半導体に関しては毎年、製造プロセスが微細化されることで性能が上がりつつも消費電力や半導体自体のサイズは小さくなるというのを繰り返してきています。これにより、数年前までのハイエンドデスクトップPC並の性能をノートPCでも実現することを可能としていましたが、第68回IEDMにてTSMCが開発の3nmプロセスにおいて衝撃的な情報が出現したようです。

TSMCによるとCPUやGPUのキャッシュに用いられているSRAMについて、TSMCが開発中の3nm(N3BとN3E)では前世代の5nmに対してほとんどサイズ縮小ができていないことが明らかになりました。

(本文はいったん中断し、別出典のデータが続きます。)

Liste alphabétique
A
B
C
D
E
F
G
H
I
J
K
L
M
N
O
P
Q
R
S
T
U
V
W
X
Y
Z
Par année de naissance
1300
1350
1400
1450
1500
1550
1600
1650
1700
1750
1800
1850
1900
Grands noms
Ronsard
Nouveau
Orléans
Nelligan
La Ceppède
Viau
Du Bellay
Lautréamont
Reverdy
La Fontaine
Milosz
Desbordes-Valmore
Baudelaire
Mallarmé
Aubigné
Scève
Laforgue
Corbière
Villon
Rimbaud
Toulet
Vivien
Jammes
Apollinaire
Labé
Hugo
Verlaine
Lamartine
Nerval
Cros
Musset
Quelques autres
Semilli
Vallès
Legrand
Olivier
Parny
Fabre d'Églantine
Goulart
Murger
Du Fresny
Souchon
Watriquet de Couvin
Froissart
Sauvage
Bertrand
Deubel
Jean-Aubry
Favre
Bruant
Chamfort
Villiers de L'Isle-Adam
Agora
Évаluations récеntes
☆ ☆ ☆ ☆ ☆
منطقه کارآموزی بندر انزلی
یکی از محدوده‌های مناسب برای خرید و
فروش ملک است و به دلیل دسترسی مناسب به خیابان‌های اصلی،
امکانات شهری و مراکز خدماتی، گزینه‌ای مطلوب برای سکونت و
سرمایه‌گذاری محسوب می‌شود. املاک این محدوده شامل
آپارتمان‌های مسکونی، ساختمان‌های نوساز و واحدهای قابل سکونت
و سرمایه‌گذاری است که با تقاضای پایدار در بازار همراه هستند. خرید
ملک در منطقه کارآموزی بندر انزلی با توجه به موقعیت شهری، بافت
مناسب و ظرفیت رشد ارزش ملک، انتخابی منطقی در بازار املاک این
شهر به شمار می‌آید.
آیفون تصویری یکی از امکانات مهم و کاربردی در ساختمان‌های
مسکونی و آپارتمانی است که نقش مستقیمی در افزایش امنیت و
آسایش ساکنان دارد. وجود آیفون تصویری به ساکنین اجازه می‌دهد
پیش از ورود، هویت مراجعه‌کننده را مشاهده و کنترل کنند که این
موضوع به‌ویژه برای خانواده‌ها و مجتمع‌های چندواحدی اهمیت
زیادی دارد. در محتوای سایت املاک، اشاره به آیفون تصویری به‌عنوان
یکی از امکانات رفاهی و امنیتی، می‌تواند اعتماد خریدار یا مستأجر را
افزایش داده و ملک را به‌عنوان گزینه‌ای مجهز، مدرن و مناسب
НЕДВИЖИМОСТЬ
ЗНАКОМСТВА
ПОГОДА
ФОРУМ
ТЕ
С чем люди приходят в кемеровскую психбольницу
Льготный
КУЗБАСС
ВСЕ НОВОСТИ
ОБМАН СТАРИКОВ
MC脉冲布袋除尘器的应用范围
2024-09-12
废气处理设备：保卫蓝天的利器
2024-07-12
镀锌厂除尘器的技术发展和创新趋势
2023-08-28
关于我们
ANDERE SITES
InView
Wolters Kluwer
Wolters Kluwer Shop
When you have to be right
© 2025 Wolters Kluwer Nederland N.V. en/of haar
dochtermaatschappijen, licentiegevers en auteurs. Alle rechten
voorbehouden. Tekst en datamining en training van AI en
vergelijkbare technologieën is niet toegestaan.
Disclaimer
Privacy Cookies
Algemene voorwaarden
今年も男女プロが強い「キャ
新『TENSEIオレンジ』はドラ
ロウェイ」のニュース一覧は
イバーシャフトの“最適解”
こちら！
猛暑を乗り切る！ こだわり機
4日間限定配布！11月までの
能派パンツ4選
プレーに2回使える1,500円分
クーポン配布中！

TSMCでは5nmに比べるN3BとN3Eについては1.6倍から1.7倍のトランジスター密度を持つようになる一方で、SRAMの密度については1から1.05倍と密度の差が大きくなっています。

これを例えば100億トランジスターを持つチップで60%がロジック、40%がSRAMとして設計した場合、16nmでは82.4%がロジック、17.6%がSRAMとなりますが、5nmではSRAMが22.5%、3nmではSRAMが28.6%とSRAM密度の向上が止まってしまっているため、同じ容量を実現しようとすると、製造プロセスが進むほどSRAMが占める面積が大きくなってしまうようです。

他社のSRAMの密度に関してはIntelは10nmからからIntel 4 (7nm)に進む際にSRAM密度を1.3倍にしていますが、密度についてはTSMCには敵わず恐らくIntelが3nmなど更なるプロセス微細化を行った際にTSMCを超える事は困難と見られています。

3nmを採用する製品のコストは大幅上昇する可能性。

SRAMに関しては近年重要性が増しており複雑な処理を行う際に重要視されています。CPUではRyzen 9 7950Xには合計81MBのキャッシュが、NVIDIAのGeForce RTX 4090に搭載されているAD102 GPUでは123MBのSRAMキャッシュが搭載されています。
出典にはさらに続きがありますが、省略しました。